The induction of cuproptosis, a recently identified form of copper-dependent immunogenic cell death, is a promising approach for antitumor therapy. However, sufficient accumulation of intracellular copper ions (Cu²⁺) in tumor cells is essential for inducing cuproptosis. Herein, an intelligent cuproptosis-inducing nanosystem is constructed by encapsulating copper oxide (CuO) nanoparticles with the copper ionophore elesclomol (ES).
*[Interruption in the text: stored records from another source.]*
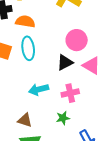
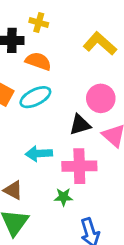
cyan ellipse: (28, 48) -> (35, 97), turned 60
pink cross: (70, 93) -> (79, 166), size x1.4

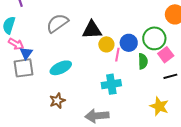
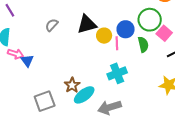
gray semicircle: (57, 23) -> (52, 25), size x0.6
gray square: (24, 68) -> (45, 101), moved
cyan ellipse: (61, 68) -> (84, 95), moved
brown star: (57, 101) -> (72, 85), moved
After uptake by tumor cells, ES@CuO is degraded to release Cu²⁺ and ES to synergistically trigger cuproptosis, thereby significantly inhibiting the tumor growth of murine B16 melanoma cells. Moreover, ES@CuO further promoted cuproptosis-mediated immune responses and reprogrammed the immunosuppressive tumor microenvironment by increasing the number of tumor-infiltrating lymphocytes and secreted inflammatory cytokines. Additionally, combining ES@CuO with programmed cell death-1 (PD-1) immunotherapy substantially increased the antitumor efficacy in murine melanoma. Overall, the findings of this study can lead to the use of a novel strategy for cuproptosis-mediated antitumor therapy, which may enhance the efficacy of immune checkpoint inhibitor therapy.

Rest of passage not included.